2. Great thing about using buckwheat flour is that the batter doesn’t need to rest.
3. Grease your hot nonstick pan for crêpe with a small amount of oil/butter, then spread it over the pan and wipe it all out with a paper towel. This should help avoiding to throw away the first crêpe.
4. Pour very slowly a ladle of batter in your hot pan. (no need to add any butter/oil at this stage). You are not going to tilt the pan as you would do with a regular crêpe batter but instead, moves very slowly your ladle and tilt your pan just a little as you try to pour evenly on the surface of the pan. You will see the batter makes a lot of air bubbles and runs very fast, this is totally normal. Just keep pouring very slowly until all the surface of the crêpe pan is covered with batter.

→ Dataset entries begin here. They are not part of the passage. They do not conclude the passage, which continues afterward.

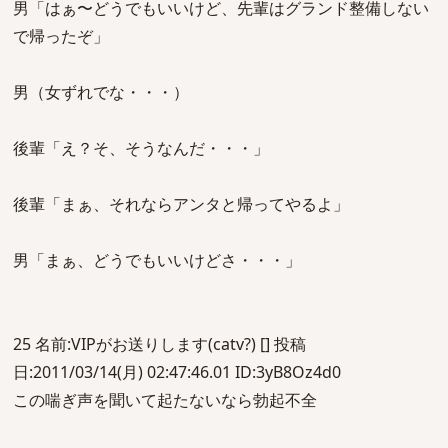
男「はぁ〜どうでもいいけど、先輩はグランド整備しない
で帰ったぞ」
男（女ずれでな・・・）
後輩「え？そ、そうなんだ・・・」
後輩「まぁ、それならアンタと帰ってやるよ」
男「まぁ、どうでもいいけどさ・・・」
25 名前:VIPがお送りします(catv?) [] 投稿
日:2011/03/14(月) 02:47:46.01 ID:3yB8Oz4d0
この喘ぎ声を聞いて起たないなら勃起不全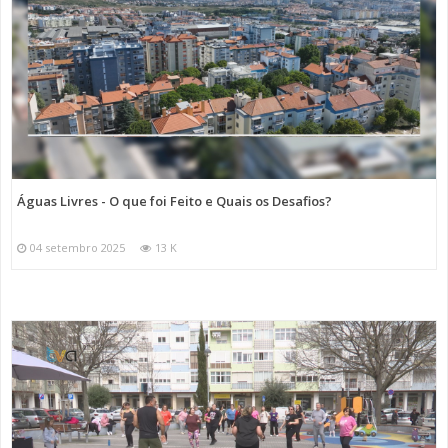
Águas Livres - O que foi Feito e Quais os Desafios?
04 setembro 2025
13 K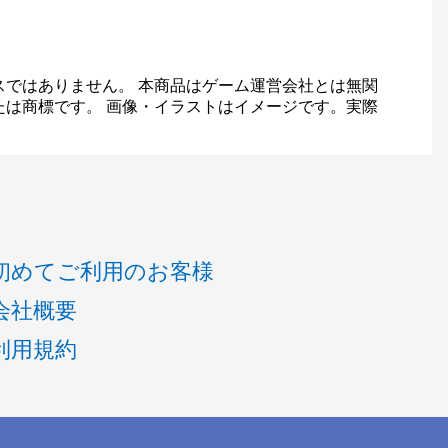
スではありません。 本商品はゲーム運営会社とは無関
たは商標です。 画像・イラストはイメージです。実際
初めてご利用のお客様
会社概要
利用規約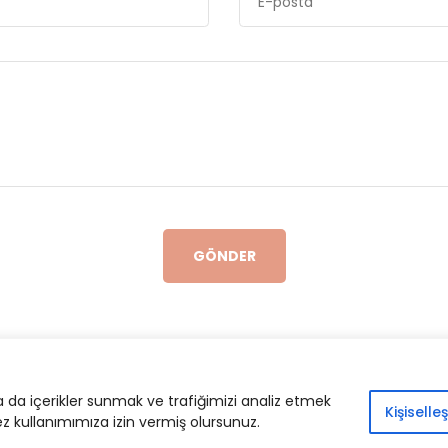
GÖNDER
© 2024. İlimcephesi.com |
Yasal Bildiri
|
İletişim
ya da içerikler sunmak ve trafiğimizi analiz etmek
Kişiselleş
ez kullanımımıza izin vermiş olursunuz.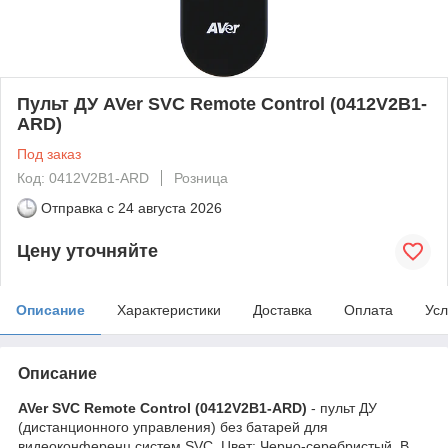
Пульт ДУ AVer SVC Remote Control (0412V2B1-
ARD)
Под заказ
Код: 0412V2B1-ARD
Розница
Отправка с
24 августа 2026
Цену уточняйте
Описание
Характеристики
Доставка
Оплата
Усл
Описание
AVer SVC Remote Control (0412V2B1-ARD)
- пульт ДУ
(дистанционного управления) без батарей для
видеоконференц систем SVC. Цвет: Черно-серебристый. В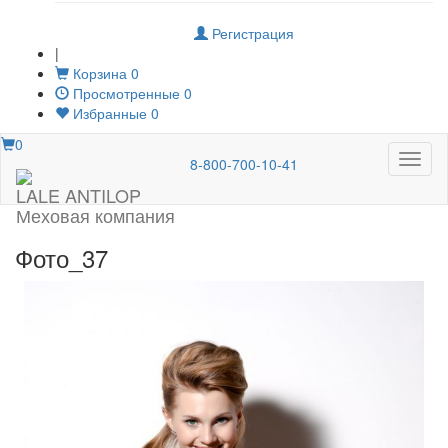
Регистрация
|
Корзина
0
Просмотренные
0
Избранные
0
0
Меню
8-800-700-10-41
LALE ANTILOP
Меховая компания
Фото_37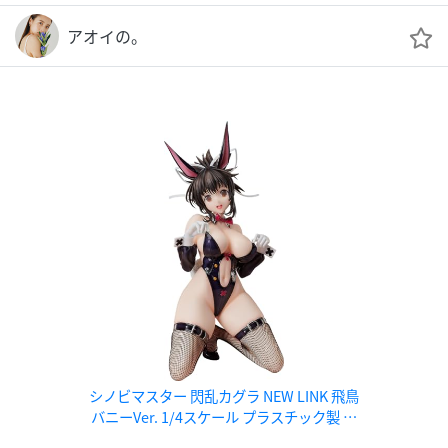
アオイの。
シノビマスター 閃乱カグラ NEW LINK 飛鳥
バニーVer. 1/4スケール プラスチック製 塗
装済み完成品フィギュア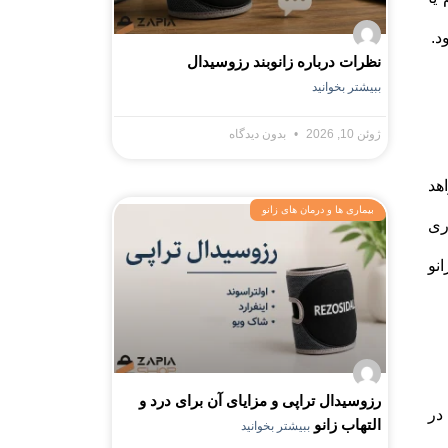
د.
نظرات درباره زانوبند رزوسیدال
ببیشتر بخوانید
ژوئن 10, 2026
بدون دیدگاه
هد
بیماری ها و درمان های زانو
ری
نو
رزوسیدال تراپی و مزایای آن برای درد و
در
التهاب زانو
ببیشتر بخوانید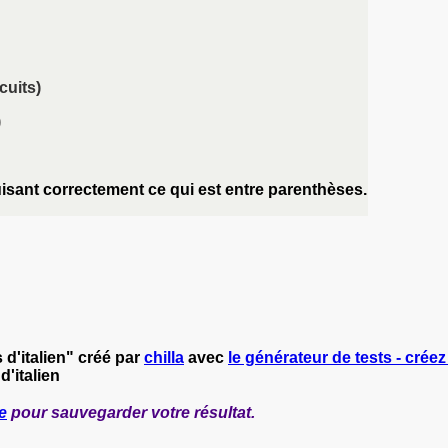
cuits)
)
uisant correctement ce qui est entre parenthèses.
rs d'italien" créé par
chilla
avec
le générateur de tests - créez
d'italien
e
pour sauvegarder votre résultat.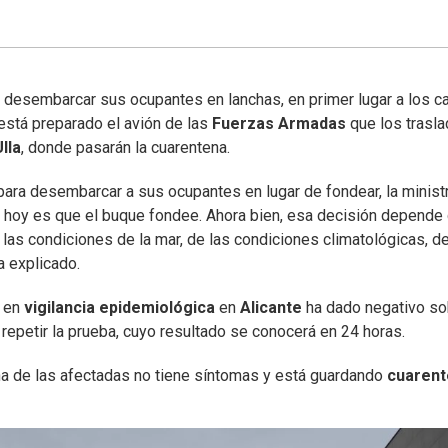
a desembarcar sus ocupantes en lanchas, en primer lugar a los c
 está preparado el avión de las
Fuerzas Armadas
que los trasla
lla
, donde pasarán la cuarentena.
para desembarcar a sus ocupantes en lugar de fondear, la minist
 hoy es que el buque fondee. Ahora bien, esa decisión depende
e las condiciones de la mar, de las condiciones climatológicas, de
a explicado.
r en
vigilancia epidemiológica
en
Alicante
ha dado negativo so
 repetir la prueba, cuyo resultado se conocerá en 24 horas.
a de las afectadas no tiene síntomas y está guardando
cuarent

5. Let the crêpe cook for 2 full minutes then flip and cook another 2 minutes on medium heat.
6. Once the crêpe is cooked, wipe clean the pan with a paper towel, and repeat until all batter is used.
7. Keep your pan over medium heat. Add butter, and let it spread all over the pan.
8. Place your crêpe into the pan.
9. Crack an egg on the edge of the crêpe. Let it cook until the egg white is halfway cooked. It should take a few minutes.
10. Add the cheese and let it melt.
11. Add a pinch of salt and the small pieces of ham.
12. When the egg white is fully cooked, flip both sides of the crêpe over the ham letting you see the egg yolk.
13. Sprinkle chopped parsley on top.
14. Voila! Your galette is ready. Repeat for each galette you want to make.